Our level of optimism is a major factor in determining our psychological health, wellness, performance under stress, level of persistence and ability to recover after setbacks. Research suggests that our level of optimism is partly determined by genetic factors, along with early childhood and teenage experiences. We can measure optimism using several different psychological instruments that are quick and easy to administer.

  

Once we have determined your level of optimism, we can develop strategies to boost or maintain optimism. Strategies include changing thinking patterns, changing brain chemistry, mood nutrition, use of music and exercise, personality analysis and lifestyle management.

  

Some people have optimism blocks in certain areas of their lives (e.g. relationships or weight management) while others have an optimism block across different aspects of life.
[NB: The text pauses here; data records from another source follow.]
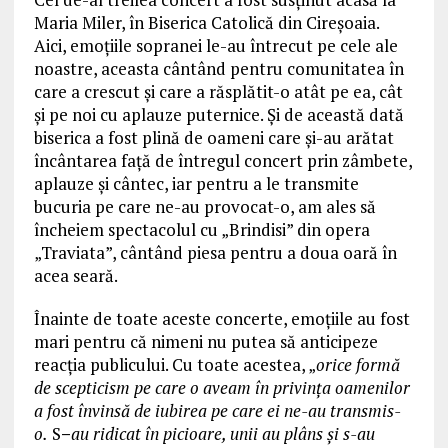
Maria Miler, în Biserica Catolică din Cireșoaia.
Aici, emoțiile sopranei le-au întrecut pe cele ale
noastre, aceasta cântând pentru comunitatea în
care a crescut și care a răsplătit-o atât pe ea, cât
și pe noi cu aplauze puternice. Și de această dată
biserica a fost plină de oameni care și-au arătat
încântarea față de întregul concert prin zâmbete,
aplauze și cântec, iar pentru a le transmite
bucuria pe care ne-au provocat-o, am ales să
încheiem spectacolul cu „Brindisi” din opera
„Traviata”, cântând piesa pentru a doua oară în
acea seară.
Înainte de toate aceste concerte, emoțiile au fost
mari pentru că nimeni nu putea să anticipeze
reacția publicului. Cu toate acestea, „
orice formă
de scepticism pe care o aveam în privința oamenilor
a fost învinsă de iubirea pe care ei ne-au transmis-
o.
S
–
au ridicat în picioare, unii au plâns și s-au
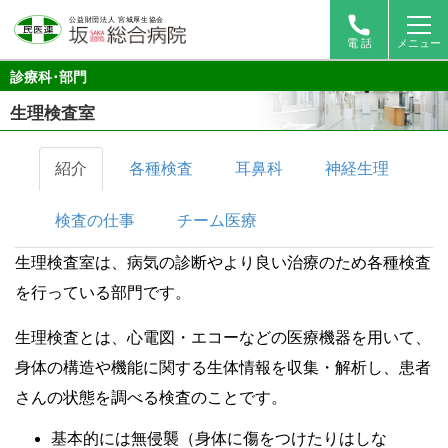
電 話
メニュー
診療科･部門
生理検査室
紹介
各種検査
耳鼻科
神経生理
検査の仕事
チーム医療
生理検査室は、病気の診断やより良い治療のため各種検査
を行っている部門です。
生理検査とは、心電図・エコーなどの医療機器を用いて、
身体の構造や機能に関する生体情報を収集・解析し、患者
さんの状態を調べる検査のことです。
基本的には無侵襲（身体に傷をつけたりはしな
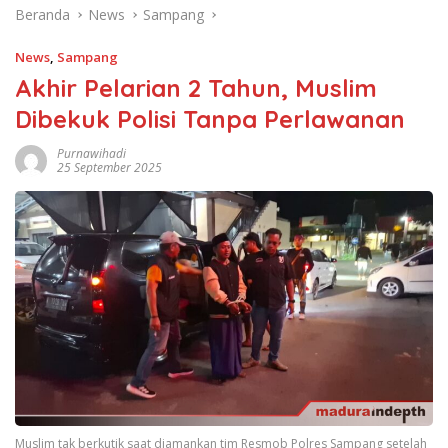
Beranda
News
Sampang
News
,
Sampang
Akhir Pelarian 2 Tahun, Muslim
Dibekuk Polisi Tanpa Perlawanan
Purnawihadi
25 September 2025
Muslim tak berkutik saat diamankan tim Resmob Polres Sampang setelah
Research suggests that we can permanently improve our optimism levels through learning key strategies such as those in our programs.

  

Personality

Psychologists generally agree that there are five main traits measured in personality tests. One model, developed by Paul Costa and Robert McCrae in 1991 looks at the following five independent dimensions. Most people fall in the middle on most traits, with less people at each extreme. We use a personality profile to measure these factors for individuals and for organisations recruiting staff.

  

The five factors are:

  

1. Emotional Stability – level of anxiety, depression, hostility, vulnerability to stress, self consciousness

2. Extraversion – level of gregariousness, positive emotions, activity level, assertiveness

3. Openness to experience – creativity, novelty seeking, openness to own emotions, conventionality, ideas and actions

4. Agreeableness – level of warmth, compassion, altruism, tough/tenderness, trust in others

5. Conscientiousness – degree of organisation, self-discipline, need for order, follow-through

  

Use of this personality measure has been found to be predictive of behaviour in the workplace and is used by many organisations to assist with recruitment as well as personal and professional development.